All the maintenance on our car was done by the garage that housed it. When we moved to California, my enthusiasm for a life in the sun was considerably dampened by the knowledge that this would also include life on the freeways, but the first time I took the family car to the supermarket myself I had an epiphany in the parking lot: I could drive anywhere I wanted to, instead of just being driven home. It wasn’t long before I was looking for a car of my own.

A friend of mine checked out the car and pronounced it drivable. He said that it might need “a little work.” We took it to a reliable mechanic, who checked it over, tuned it up, and told me that it was “a classic.”

Thus reassured, I drove the car to the Department of Motor Vehicles to register it. I parked the car, turned off the ignition, locked it, and found that the car was singing! A bit puzzled, I rechecked the ignition and the radio, but everything was truly shut off.

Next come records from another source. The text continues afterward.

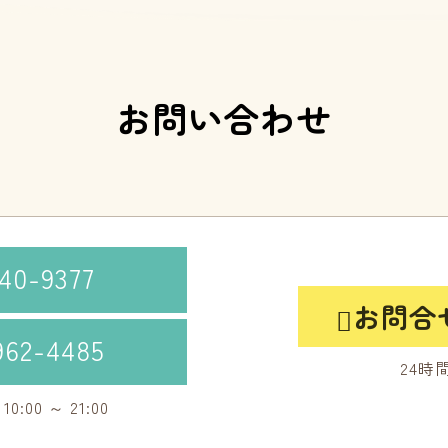
お問い合わせ
40-9377
お問合

962-4485
24時
00 ～ 21:00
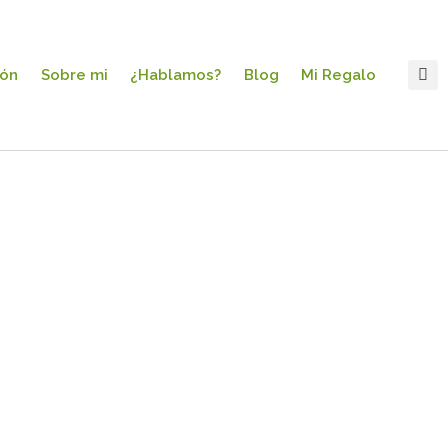
ión
Sobre mi
¿Hablamos?
Blog
Mi Regalo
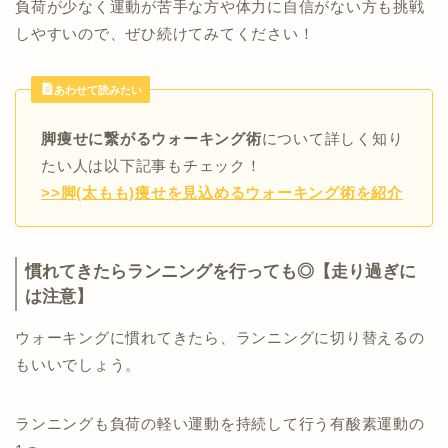
負荷が少なく運動が苦手な方や体力に自信がない方も挑戦
しやすいので、ぜひ続けてみてください！
あわせて読みたい
脚痩せに繋がるウォーキング術
について詳しく知り
たい人は以下記事もチェック！
>>脚(太もも)痩せを見込めるウォーキング術を紹介
慣れてきたらランニングを行っても◎【走り過ぎに
は注意】
ウォーキングに慣れてきたら、ランニングに切り替えるの
もいいでしょう。
ランニングも負荷の軽い運動を持続して行う有酸素運動の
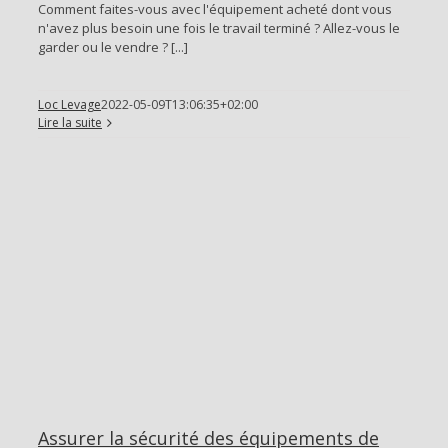
Comment faites-vous avec l'équipement acheté dont vous
n'avez plus besoin une fois le travail terminé ? Allez-vous le
garder ou le vendre ? [...]
Loc Levage
2022-05-09T13:06:35+02:00
Lire la suite
Assurer la sécurité des équipements de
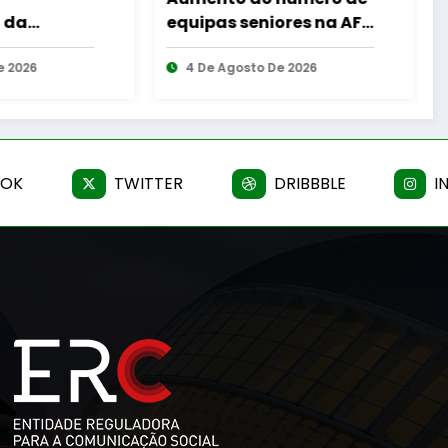
as seniores na AF
amantes do BTT na
da
mítica Invernal Cidade
 Agosto De 2026
da Guarda
5 De Agosto De 2026
OOK
TWITTER
DRIBBBLE
I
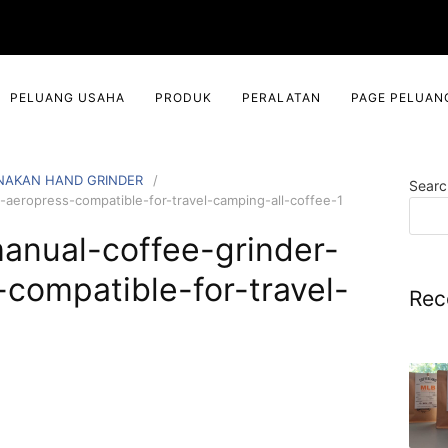
PELUANG USAHA
PRODUK
PERALATAN
PAGE PELUAN
NAKAN HAND GRINDER
Searc
p-aeropress-compatible-for-travel-camping-all-coffee-1
manual-coffee-grinder-
compatible-for-travel-
Rec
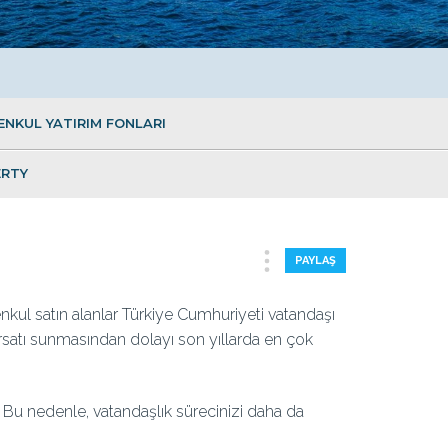
ENKUL YATIRIM FONLARI
ERTY
PAYLAŞ
ul satın alanlar Türkiye Cumhuriyeti vatandaşı
ırsatı sunmasından dolayı son yıllarda en çok
. Bu nedenle, vatandaşlık sürecinizi daha da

And still, the car sang. By the time I returned, all was quiet. But that night, when I took the family out to dinner, old Tweety Bird began to sing again. After several weeks of expensive and unsuccessful repairs, I found out that all she needed was an inexpensive radiator cap. To my amazement, the shop was unwilling to refund the money I’d spent on all the other stuff they’d tried! I realized that it would be impossible to communicate with Tweety properly if I didn’t know anything about her, and the repair bills were going to send both of us down the drain.

Before long, it was no longer enough to be able to communicate with a mechanic; I wanted to be the mechanic myself whenever possible. Not only did I save money, but Tweety began running better, and I found that not only was I saving money and fuel, but I was also having fun!

Today, vehicles are more complex because computers control many systems and even professional mechanics need specialized equipment to deal with them. The upside is that these vehicles usually need fewer repairs, and there are much greater intervals between basic maintenance tasks, most of which are still easily done yourself. The same goes for making a variety of minor repairs and adjustments

Conventions Used

In order to make it as relevant, readable, and enjoyable as possible, I envision it as a friendly conversation with the kind of person I feel would want to read it. Here’s my mental portrait of my readers.

How I Picture You

You’re intelligent and may know a great deal about a lot of things (law, business, literature, medicine, and other nonautomotive subjects), but you need some help when it comes to cars.

Last word

You’re tired of living as a “closet dummy” who nods and smiles at the incomprehensible mutterings of your mechanic, only to end up shelling out money for repairs that you neither fully understand nor always need.